Reviewing how often a service has actually transitioned to unhealthy over a representative historical period, and whether those transitions correlated with genuine incidents versus apparent false positives, is a more reliable basis for tuning the threshold than a value chosen without reference to the service's actual observed behavior.

Threshold tuning and flapping

A threshold tuned too aggressively relative to a service's normal variance can produce flapping, repeated transitions between healthy and unhealthy as the container hovers right at the edge of the threshold, which is disruptive both for any automated response (repeated restarts) and for anyone trying to interpret the health signal during an investigation:

docker events --filter event=health_status --since 1h

A health status history showing frequent, rapid transitions back and forth, rather than a single, clear transition into a sustained unhealthy state, is a clear sign the threshold (or the underlying check itself) needs adjustment, since a reliable health signal should be stable during genuinely healthy periods, not oscillating.

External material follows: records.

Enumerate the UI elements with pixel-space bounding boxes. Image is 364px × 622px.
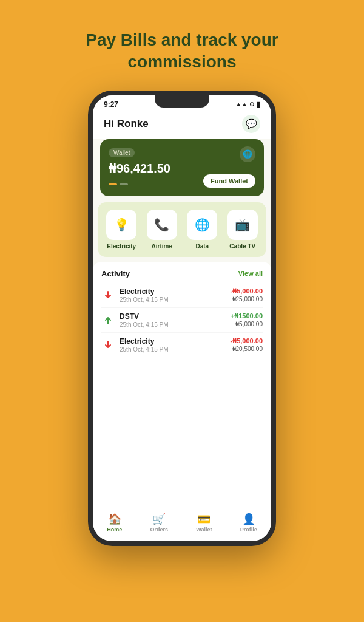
activity-section: Activity View all Electricity 25th Oct, … (93, 262, 271, 508)
activity-info: DSTV 25th Oct, 4:15 PM (120, 312, 226, 328)
home-label: Home (107, 527, 122, 533)
activity-date: 25th Oct, 4:15 PM (120, 346, 226, 353)
activity-info: Electricity 25th Oct, 4:15 PM (120, 337, 226, 353)
activity-info: Electricity 25th Oct, 4:15 PM (120, 287, 226, 303)
nav-orders[interactable]: 🛒 Orders (150, 513, 168, 533)
services-section: 💡 Electricity 📞 Airtime 🌐 Data (98, 202, 266, 257)
wallet-label: Wallet (109, 148, 135, 157)
status-time: 9:27 (104, 100, 118, 109)
activity-change: +₦1500.00 (231, 312, 263, 320)
activity-date: 25th Oct, 4:15 PM (120, 321, 226, 328)
cable-tv-label: Cable TV (229, 243, 255, 250)
activity-title: Activity (101, 269, 130, 278)
cable-tv-icon-bg: 📺 (228, 210, 258, 240)
service-airtime[interactable]: 📞 Airtime (147, 210, 177, 250)
credit-arrow-icon (101, 313, 115, 327)
activity-change: -₦5,000.00 (231, 287, 263, 295)
orders-icon: 🛒 (152, 513, 166, 526)
wallet-nav-label: Wallet (196, 527, 212, 533)
activity-balance: ₦25,000.00 (231, 296, 263, 302)
service-cable-tv[interactable]: 📺 Cable TV (228, 210, 258, 250)
service-electricity[interactable]: 💡 Electricity (106, 210, 136, 250)
profile-icon: 👤 (242, 513, 255, 526)
cable-tv-icon: 📺 (235, 217, 250, 232)
activity-header: Activity View all (101, 269, 263, 278)
electricity-label: Electricity (107, 243, 136, 250)
activity-item: Electricity 25th Oct, 4:15 PM -₦5,000.00… (101, 333, 263, 357)
activity-amounts: +₦1500.00 ₦5,000.00 (231, 312, 263, 327)
orders-label: Orders (150, 527, 168, 533)
fund-wallet-button[interactable]: Fund Wallet (203, 174, 255, 188)
page-title: Pay Bills and track your commissions (49, 29, 314, 73)
electricity-icon-bg: 💡 (106, 210, 136, 240)
greeting-text: Hi Ronke (104, 118, 149, 130)
activity-date: 25th Oct, 4:15 PM (120, 296, 226, 303)
electricity-icon: 💡 (114, 217, 129, 232)
activity-balance: ₦20,500.00 (231, 346, 263, 352)
wallet-pagination (109, 183, 128, 185)
activity-amounts: -₦5,000.00 ₦25,000.00 (231, 287, 263, 302)
view-all-button[interactable]: View all (238, 270, 263, 277)
debit-arrow-icon (101, 289, 115, 302)
phone-frame: 9:27 ▲▲ ⊙ ▮ Hi Ronke 💬 Wallet 🌐 ₦96,421.… (88, 91, 276, 546)
data-label: Data (195, 243, 209, 250)
home-icon: 🏠 (108, 513, 121, 526)
activity-change: -₦5,000.00 (231, 337, 263, 345)
data-icon: 🌐 (195, 217, 210, 232)
phone-notch (155, 95, 209, 108)
airtime-icon: 📞 (154, 217, 169, 232)
data-icon-bg: 🌐 (187, 210, 217, 240)
activity-amounts: -₦5,000.00 ₦20,500.00 (231, 337, 263, 352)
status-icons: ▲▲ ⊙ ▮ (235, 100, 260, 109)
profile-label: Profile (240, 527, 257, 533)
nav-profile[interactable]: 👤 Profile (240, 513, 257, 533)
wallet-globe-icon: 🌐 (240, 146, 255, 162)
activity-name: Electricity (120, 287, 226, 296)
service-data[interactable]: 🌐 Data (187, 210, 217, 250)
bottom-nav: 🏠 Home 🛒 Orders 💳 Wallet 👤 Profile (93, 508, 271, 539)
airtime-label: Airtime (152, 243, 172, 250)
activity-name: Electricity (120, 337, 226, 346)
wallet-card: Wallet 🌐 ₦96,421.50 Fund Wallet (100, 139, 264, 196)
wallet-amount: ₦96,421.50 (109, 161, 255, 176)
nav-home[interactable]: 🏠 Home (107, 513, 122, 533)
activity-item: DSTV 25th Oct, 4:15 PM +₦1500.00 ₦5,000.… (101, 308, 263, 333)
debit-arrow-icon-2 (101, 338, 115, 352)
activity-balance: ₦5,000.00 (231, 321, 263, 327)
chat-button[interactable]: 💬 (242, 115, 260, 133)
services-grid: 💡 Electricity 📞 Airtime 🌐 Data (101, 210, 263, 250)
wallet-nav-icon: 💳 (197, 513, 211, 526)
phone-content: Hi Ronke 💬 Wallet 🌐 ₦96,421.50 Fund Wall… (93, 110, 271, 539)
activity-name: DSTV (120, 312, 226, 321)
nav-wallet[interactable]: 💳 Wallet (196, 513, 212, 533)
activity-item: Electricity 25th Oct, 4:15 PM -₦5,000.00… (101, 283, 263, 308)
app-header: Hi Ronke 💬 (93, 110, 271, 139)
chat-icon: 💬 (246, 118, 257, 129)
airtime-icon-bg: 📞 (147, 210, 177, 240)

Threshold considerations during deployment

The failure threshold also affects how quickly a newly deployed, broken container is detected and removed from rotation during a rollout; a deployment pipeline relying on health status to gate progression benefits from a threshold tuned for relatively fast detection specifically during this window, even if a slightly more tolerant threshold is acceptable during steady-state operation:

until [ "$(docker inspect --format='{{.State.Health.Status}}' my-api-new)" != "starting" ]; do
  sleep 2
done

Some deployment automation explicitly waits for a definitive healthy or unhealthy result, rather than proceeding the moment the container starts, which makes the combination of interval and retries directly relevant to how long a deployment pipeline needs to wait before it can safely proceed or roll back.

Common mistakes

  • Setting the retries threshold to one or two without considering the service's normal variance, causing brief, transient issues to trigger unnecessary restarts or traffic removal.
  • Setting the threshold too high, delaying genuine failure detection well beyond what the service's actual availability requirements can tolerate.
  • Tuning the threshold without reviewing historical health transition data, relying on intuition rather than the service's actual observed failure pattern.
  • Allowing a threshold tuned too tightly relative to normal variance to produce flapping, repeated oscillation between healthy and unhealthy states.
  • Not considering how the threshold affects deployment pipeline timing specifically, when a different balance might be appropriate during a rollout than during steady-state operation.

A health failure threshold should be set deliberately based on the service's actual, observed variance and failure patterns, balanced against the check interval to achieve a reasonable total detection time, and revisited whenever flapping or either false positives or delayed detection are observed in practice rather than left at a default value chosen without reference to how the specific service actually behaves.